4.1. Numerical Example

A numerical example with a two-dimensional input and one-dimensional output was constructed to simulate the process of insufficient initial training samples:

\begin{array}{l} x_{1} = 3 u^{2} + 4 u, u = - 10, - 9.8, - 9.6, \dots, 10 \\ x_{2} = 8 u + 2 \cos (π u / 3), u = - 10, - 9.8, - 9.6, \dots, 10 \\ y = x_{1} + x_{2} + e \end{array},

(15)

where

x_{1}

and

x_{2}

are two state variables that are constructed using the variable

u

,

y

is an output variable, and

e

is Gaussian noise with a zero mean and a variance of 0.01.

In this study, 100 samples were collected. To build the soft-sensor model, 50 samples were randomly selected as the training data and 50 samples were used for testing. In such a situation, using only limited training samples to train an SVR soft sensor may be insufficient. Therefore, it is essential to generate virtual samples to increase the data capacity and enrich the data diversity.

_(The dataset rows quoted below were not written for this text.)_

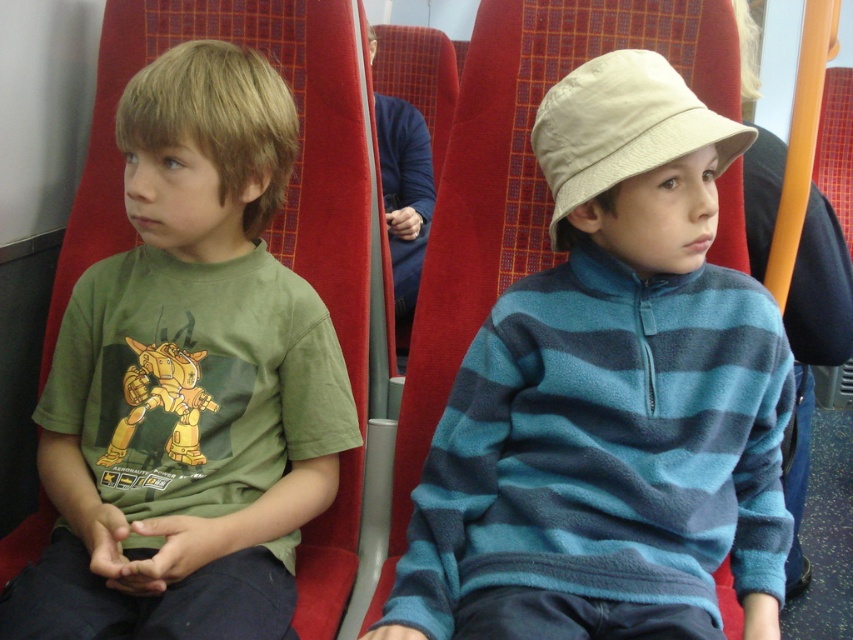 Question: Can you confirm if green cotton shirt at left is bigger than beige fabric hat at center?

Choices:
 (A) yes
 (B) no

Answer: (A)

Question: Which is farther from the green cotton shirt at left?

Choices:
 (A) beige fabric hat at center
 (B) blue striped fleece at center

Answer: (A)

Question: Among these objects, which one is farthest from the camera?

Choices:
 (A) blue striped fleece at center
 (B) green cotton shirt at left
 (C) beige fabric hat at center

Answer: (C)

Question: Considering the relative positions of green cotton shirt at left and beige fabric hat at center in the image provided, where is green cotton shirt at left located with respect to beige fabric hat at center?

Choices:
 (A) above
 (B) below

Answer: (B)

Question: Which of the following is the farthest from the observer?

Choices:
 (A) green cotton shirt at left
 (B) beige fabric hat at center
 (C) blue striped fleece at center

Answer: (B)

Question: Can you confirm if green cotton shirt at left is positioned below beige fabric hat at center?

Choices:
 (A) no
 (B) yes

Answer: (B) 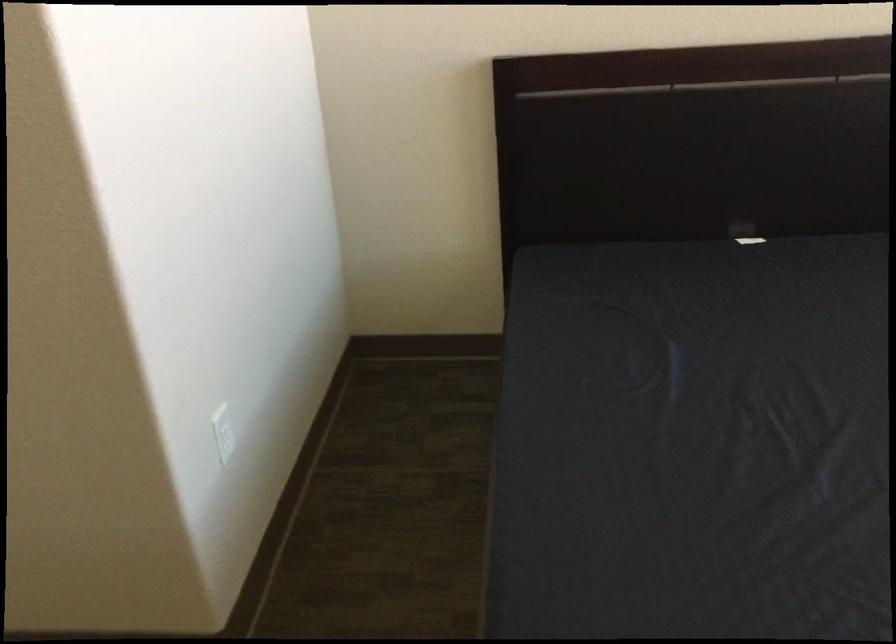 Find the location of a particular element. white electrical outlet is located at coordinates (222, 431). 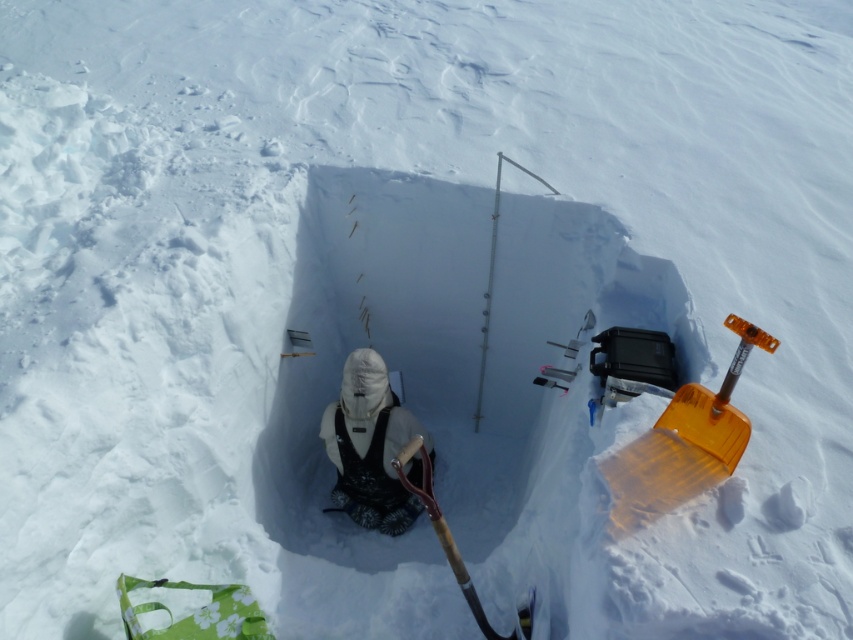 Question: Which point is farther to the camera?

Choices:
 (A) (521, 628)
 (B) (703, 422)

Answer: (A)

Question: Among these objects, which one is farthest from the camera?

Choices:
 (A) translucent orange shovel at right
 (B) wooden shovel at center

Answer: (B)

Question: Which point is farther to the camera?

Choices:
 (A) white fleece jacket at center
 (B) translucent orange shovel at right

Answer: (A)

Question: Does translucent orange shovel at right have a larger size compared to white fleece jacket at center?

Choices:
 (A) no
 (B) yes

Answer: (A)

Question: Is translucent orange shovel at right above wooden shovel at center?

Choices:
 (A) yes
 (B) no

Answer: (A)

Question: Does translucent orange shovel at right appear on the right side of wooden shovel at center?

Choices:
 (A) no
 (B) yes

Answer: (B) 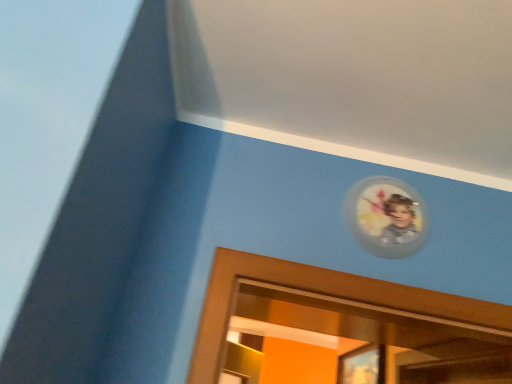 Question: Would you say transparent plastic picture frame at upper right is inside or outside matte wooden portrait at upper center?

Choices:
 (A) inside
 (B) outside

Answer: (B)

Question: From a real-world perspective, is transparent plastic picture frame at upper right positioned above or below matte wooden portrait at upper center?

Choices:
 (A) below
 (B) above

Answer: (B)

Question: Looking at the image, does transparent plastic picture frame at upper right seem bigger or smaller compared to matte wooden portrait at upper center?

Choices:
 (A) small
 (B) big

Answer: (A)

Question: From their relative heights in the image, would you say matte wooden portrait at upper center is taller or shorter than transparent plastic picture frame at upper right?

Choices:
 (A) tall
 (B) short

Answer: (B)

Question: Is matte wooden portrait at upper center to the left or to the right of transparent plastic picture frame at upper right in the image?

Choices:
 (A) left
 (B) right

Answer: (B)

Question: From the image's perspective, is matte wooden portrait at upper center above or below transparent plastic picture frame at upper right?

Choices:
 (A) below
 (B) above

Answer: (A)

Question: Is matte wooden portrait at upper center situated inside transparent plastic picture frame at upper right or outside?

Choices:
 (A) inside
 (B) outside

Answer: (B) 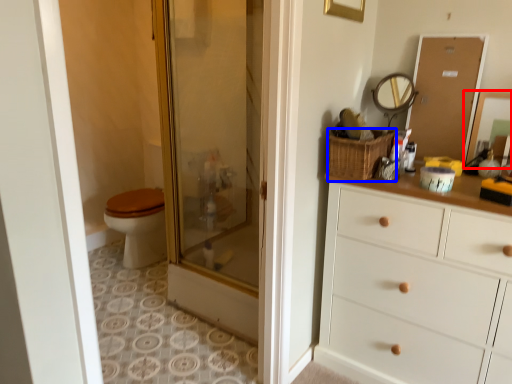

First, we investigated the number of generated samples that were sufficient for this example, using a 10-fold cross-validation algorithm. Specifically, a new training set containing both the original samples and generated virtual samples was divided into 10 non-overlapping subsets. Subsequently, based on the i^th subset, which was regarded as a temporary test set, and extra subsets other than the i^th subset, which was regarded as a temporary training set, an SVR model was constructed. Each subset was used as a temporary test set, in turn. Consequently, the total prediction result for a certain number of generated samples was obtained across 10 trials. The RMSE results for different numbers of generated samples are depicted in Figure 4. As the number of virtual samples increased, the RMSE value first decreased and then increased. This is mainly because the generated virtual samples filled the information gap in the initial training stage, which improved the model prediction accuracy. When the size of the virtual samples was sufficiently large, the influence of the initial samples was weakened, and more significant differences occurred between the initial and virtual samples. Therefore, as illustrated in Figure 4, the appropriate number of virtual samples for this example was 450.

The scatter distributions of the original samples and the 450 generated samples are presented in Figure 5a. Several unsuitable samples did not conform to the initial data distribution. According to the proposed S1 and S2 data selection criteria, the scatter distribution of the qualified virtual samples, rough virtual samples, and initial limited samples are shown in Figure 5b. Unsuitable samples that were too close to the centroid and distant outliers were filtered. Consequently, the qualified virtual samples matched the distribution of the original samples. When combined with the original training data, the qualified virtual samples served as complements to the initial samples. The SWGAN-SVR model was built, based on the qualified augmented training samples; the prediction results for the test set are listed in Table 1. For comparison, the prediction results of SVR, WGAN-SVR, and WGAN-SVR using the S1 criterion (denoted as WGAN-SVR(S1)), and WGAN-SVR using the S2 criterion (denoted as WGAN-SVR(S2)), are also listed in Table 1. WGAN-SVR, WGAN-SVR(S1), WGAN-SVR(S2), and SWGAN-SVR outperformed the SVR method, with smaller RMSE and MAE values and larger R² values. This is mainly because the generated samples increased the diversity of the training samples. The prediction performances of WGAN-SVR(S1) and WGAN-SVR(S2) were further enhanced, compared to the results of WGAN-SVR. By adopting only one data selection criterion, unsuitable virtual samples around the centroid or far-away outliers were screened out, which improved the quality of the augmented samples. This also demonstrates that unsuitable virtual samples result in the insufficient construction of reliable soft sensors. Furthermore, after simultaneously adopting the S1 and S2 criteria, SWGAN-SVR achieved the best prediction performance among the five methods. This indicates that a two-stage data selection strategy is beneficial for selecting qualified augmented samples and improving the performance of the base SVR soft sensor.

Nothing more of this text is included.